Bathrooms are not free.  You must be a paying customer of a restaurant or bar or cafe, or museum or paid attraction to qualify.  Public toilets cost money — typically .50 euros, and as high as 1 euro in Cinque Terre.  Oftentimes the public toilets are manned by a Bathroom Overlord.  He or she will keep the restrooms clean, point you to the stall that is available and enforce the law of payment.  If there is no person to take your money, then you will find a machine that you put your money into and in return you shall receive a token.  This token will allow you through the turnstile to access the toilet.

Line up for the public WC in San Gimignano. Two bathroom stalls. One person leaves, one person can enter the turnstile. Cost: .50 euro, which we paid for.

The fake free toilet:  this happens when you think you’ve scored a free public toilet, only to find that you must have an access code to open it.

Toilet seats are not guaranteed.  Actually, it is about 50/50.  Half the time there will be a toilet seat, the other time there will just be the rim of the toilet base.  We have been fortunate that in all of our hotel stays, there has always been a toilet set.  However, this evening Lisa was horrified to find out that our seat was not bolted down to the rim, and she found out the hard way as it basically fell down and to the side when she tried to sit on it.  Hotel maintenance eventually came to the room to affix the seat.  What is curious though is the fact that the housekeeper actually put one of those paper strips across the seat lid that has “Sanitized” printed on it.  Apparently she did not realize that the seat wobbled and was just sitting there without any bolts or anything.  Then how did she put that paper around it?

Some public toilets don’t even have proper toilets — it’s just a hole in the ground with an outline of where to position your feet.  This is for both men and women.  And this is to complete bathroom process #1 and #2.

Bidets are very common in hotel rooms, but not in public toilet facilities.

For many public bathrooms in a restaurant or museum, there are unisex washrooms.  In other words, you enter through one door that features two or three sinks.  And beyond these will be a door marked for men and one for women, which will lead to the respective gender toilets.

I am too cheap to pay for a public bathroom.  I am just so conditioned as an American to expect free bathrooms for public use.  But yes, I know that I am not in America and it is just something that has been an adjustment.  And that adjustment is this:  whenever I have a “free toilet,” I am going to use it.  I paid $4 for this Coke?  Well for sure I am going to seek out your restroom and use it!

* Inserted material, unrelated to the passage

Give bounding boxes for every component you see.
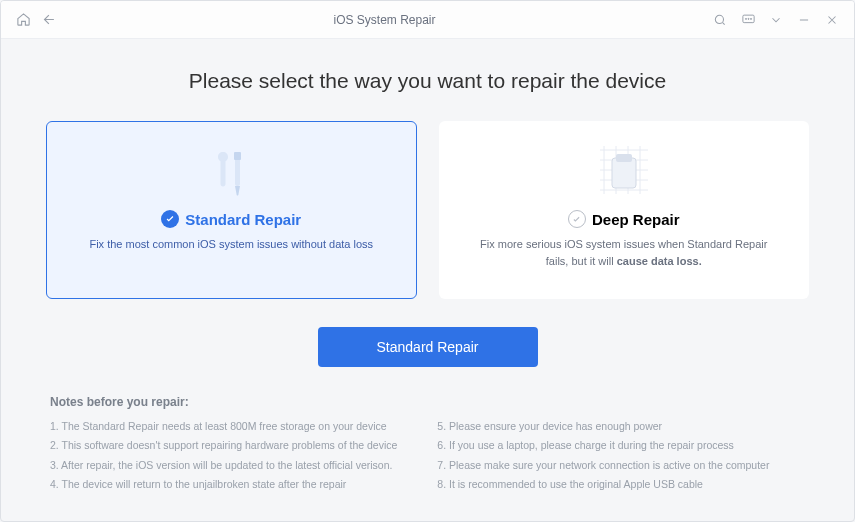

Two points about toilet paper.  #1 – they mostly come in rolls, though there were a few places that the paper dispenser is pre-cut so you only get two sheets at a time.  #2 – you really aren’t supposed to throw toilet tissue in the toilet to flush, as many public waste water facilities can’t really process all of that paper garbage.  That is why there is a waste basket next to the toilet — it is for your paper waste.  This is especially true if there is a bidet — after all, it is there to help wash out your anus so there really shouldn’t be a need for toilet paper!  So, bottom line, throw out your used toilet paper into the available waste basket and do not flush it down the toilet!

Ready, aim, fire! Nice view from the window!